RECORDS FOR PROCESSING
Content starts

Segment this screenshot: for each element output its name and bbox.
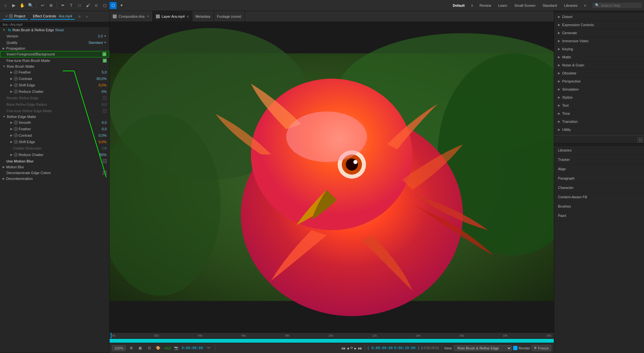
fit-icon[interactable]: ⊞: [128, 345, 135, 352]
rp-keying[interactable]: ▶ Keying: [554, 45, 644, 53]
smooth-value[interactable]: 0,0: [102, 121, 107, 124]
rp-noise-grain[interactable]: ▶ Noise & Grain: [554, 61, 644, 69]
workspace-standard[interactable]: Standard: [539, 3, 560, 8]
rp-simulation[interactable]: ▶ Simulation: [554, 85, 644, 93]
rp-paint[interactable]: Paint: [554, 211, 644, 221]
project-tab[interactable]: ✕ Project: [3, 13, 28, 20]
expand-triangle[interactable]: ▼: [3, 28, 5, 32]
puppet-tool[interactable]: ✦: [118, 2, 125, 9]
feather-value[interactable]: 5,0: [102, 70, 107, 74]
reduce-chatter-expand[interactable]: ▶: [10, 90, 13, 93]
rp-distort[interactable]: ▶ Distort: [554, 13, 644, 21]
feather-expand[interactable]: ▶: [10, 71, 13, 74]
rp-resize-icon[interactable]: ⊡: [638, 137, 643, 142]
close-project-icon[interactable]: ✕: [5, 15, 8, 18]
rp-obsolete[interactable]: ▶ Obsolete: [554, 69, 644, 77]
pixel-aspect-icon[interactable]: ▦: [137, 345, 144, 352]
time-current[interactable]: 0:00:00:00: [182, 346, 203, 350]
use-motion-blur-checkbox[interactable]: [103, 159, 107, 163]
channel-icon[interactable]: 🎨: [155, 345, 162, 352]
grid-icon[interactable]: ⊡: [146, 345, 153, 352]
workspace-learn[interactable]: Learn: [495, 3, 511, 8]
workspace-default[interactable]: Default: [449, 3, 468, 8]
reduce-chatter-stopwatch-icon[interactable]: ⏱: [14, 90, 18, 93]
reduce-chatter-refine-expand[interactable]: ▶: [10, 153, 13, 156]
workspace-libraries[interactable]: Libraries: [561, 3, 581, 8]
rp-time[interactable]: ▶ Time: [554, 110, 644, 118]
contrast-stopwatch-icon[interactable]: ⏱: [14, 77, 18, 81]
feather-refine-value[interactable]: 0,0: [102, 127, 107, 131]
roto-brush-matte-section[interactable]: ▼ Roto Brush Matte: [0, 64, 109, 69]
zoom-display[interactable]: 100%: [112, 345, 126, 351]
effect-controls-tab[interactable]: Effect Controls Ara.mp4: [30, 13, 75, 20]
feather-stopwatch-icon[interactable]: ⏱: [14, 70, 18, 74]
view-mode-select[interactable]: Roto Brush & Refine Edge: [454, 345, 512, 351]
rp-brushes[interactable]: Brushes: [554, 202, 644, 211]
contrast-expand[interactable]: ▶: [10, 77, 13, 80]
contrast-refine-expand[interactable]: ▶: [10, 134, 13, 137]
clone-tool[interactable]: ⎋: [93, 2, 100, 9]
loop-icon[interactable]: ⟳: [350, 346, 353, 350]
render-refine-edge-checkbox[interactable]: [103, 96, 107, 100]
quality-dropdown[interactable]: Standard ▼: [88, 41, 107, 44]
rp-perspective[interactable]: ▶ Perspective: [554, 77, 644, 85]
play-btn[interactable]: ⏮: [341, 346, 346, 351]
refine-edge-matte-section[interactable]: ▼ Refine Edge Matte: [0, 114, 109, 119]
shift-edge-stopwatch-icon[interactable]: ⏱: [14, 83, 18, 87]
brush-tool[interactable]: 🖌: [84, 2, 91, 9]
shift-edge-value[interactable]: 0,0%: [99, 83, 107, 87]
workspace-expand-icon[interactable]: »: [582, 2, 589, 9]
rp-align[interactable]: Align: [554, 164, 644, 174]
rp-utility[interactable]: ▶ Utility: [554, 126, 644, 134]
workspace-review[interactable]: Review: [476, 3, 495, 8]
rotation-tool[interactable]: ↩: [39, 2, 46, 9]
shape-tool[interactable]: □: [76, 2, 83, 9]
rp-paragraph[interactable]: Paragraph: [554, 174, 644, 183]
shift-edge-refine-value[interactable]: 0,0%: [99, 140, 107, 144]
shift-edge-expand[interactable]: ▶: [10, 83, 13, 87]
zoom-tool[interactable]: 🔍: [27, 2, 34, 9]
anchor-tool[interactable]: ⊕: [47, 2, 54, 9]
home-icon[interactable]: ⌂: [2, 2, 9, 9]
invert-fg-bg-checkbox[interactable]: [102, 52, 106, 56]
pen-tool[interactable]: ✒: [59, 2, 66, 9]
eraser-tool[interactable]: ◻: [101, 2, 108, 9]
camera-icon[interactable]: 📷: [173, 345, 180, 352]
comp-tab-ara[interactable]: Composition Ara ✕: [110, 11, 153, 22]
panel-expand-icon[interactable]: »: [84, 15, 89, 18]
feather-refine-expand[interactable]: ▶: [10, 127, 13, 131]
step-fwd-btn[interactable]: ▸: [354, 346, 357, 351]
fine-tune-roto-checkbox[interactable]: [103, 59, 107, 63]
smooth-stopwatch-icon[interactable]: ⏱: [14, 121, 18, 124]
rp-text[interactable]: ▶ Text: [554, 102, 644, 110]
rp-tracker[interactable]: Tracker: [554, 155, 644, 164]
workspace-menu-icon[interactable]: ≡: [469, 2, 476, 9]
decontamination-section[interactable]: ▶ Decontamination: [0, 176, 109, 181]
rp-character[interactable]: Character: [554, 183, 644, 192]
shift-edge-refine-stopwatch-icon[interactable]: ⏱: [14, 140, 18, 144]
rp-matte[interactable]: ▶ Matte: [554, 53, 644, 61]
step-back-btn[interactable]: ◂: [347, 346, 349, 351]
rp-generate[interactable]: ▶ Generate: [554, 29, 644, 37]
fine-tune-refine-edge-checkbox[interactable]: [103, 109, 107, 113]
roto-tool[interactable]: ⬡: [110, 2, 117, 9]
freeze-btn[interactable]: ❄ Freeze: [532, 345, 551, 351]
reduce-chatter-refine-value[interactable]: 50%: [100, 153, 107, 157]
wave-icon[interactable]: 〜: [205, 345, 212, 352]
rp-libraries[interactable]: Libraries: [554, 146, 644, 155]
feather-refine-stopwatch-icon[interactable]: ⏱: [14, 127, 18, 131]
search-bar[interactable]: 🔍: [592, 3, 642, 8]
comp-tab-ara-close[interactable]: ✕: [147, 15, 149, 18]
select-tool[interactable]: ▶: [10, 2, 17, 9]
rp-transition[interactable]: ▶ Transition: [554, 118, 644, 126]
rp-expression-controls[interactable]: ▶ Expression Controls: [554, 21, 644, 29]
shift-edge-refine-expand[interactable]: ▶: [10, 140, 13, 143]
comp-tab-metadata[interactable]: Metadata: [192, 11, 214, 22]
version-dropdown[interactable]: 2.0 ▼: [98, 34, 107, 38]
render-checkbox[interactable]: [513, 346, 517, 350]
comp-tab-layer[interactable]: Layer Ara.mp4 ≡: [153, 11, 192, 22]
rp-content-aware-fill[interactable]: Content-Aware Fill: [554, 192, 644, 202]
rp-immersive-video[interactable]: ▶ Immersive Video: [554, 37, 644, 45]
smooth-expand[interactable]: ▶: [10, 121, 13, 124]
search-input[interactable]: [601, 4, 639, 7]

Content ends

EXERCISE PROMPT
Look through the records and copy down every line that holds "project".

WRITTEN RESPONSE
project-tab[interactable]: ✕ Project: [3, 13, 28, 20]
close-project-icon[interactable]: ✕: [5, 15, 8, 18]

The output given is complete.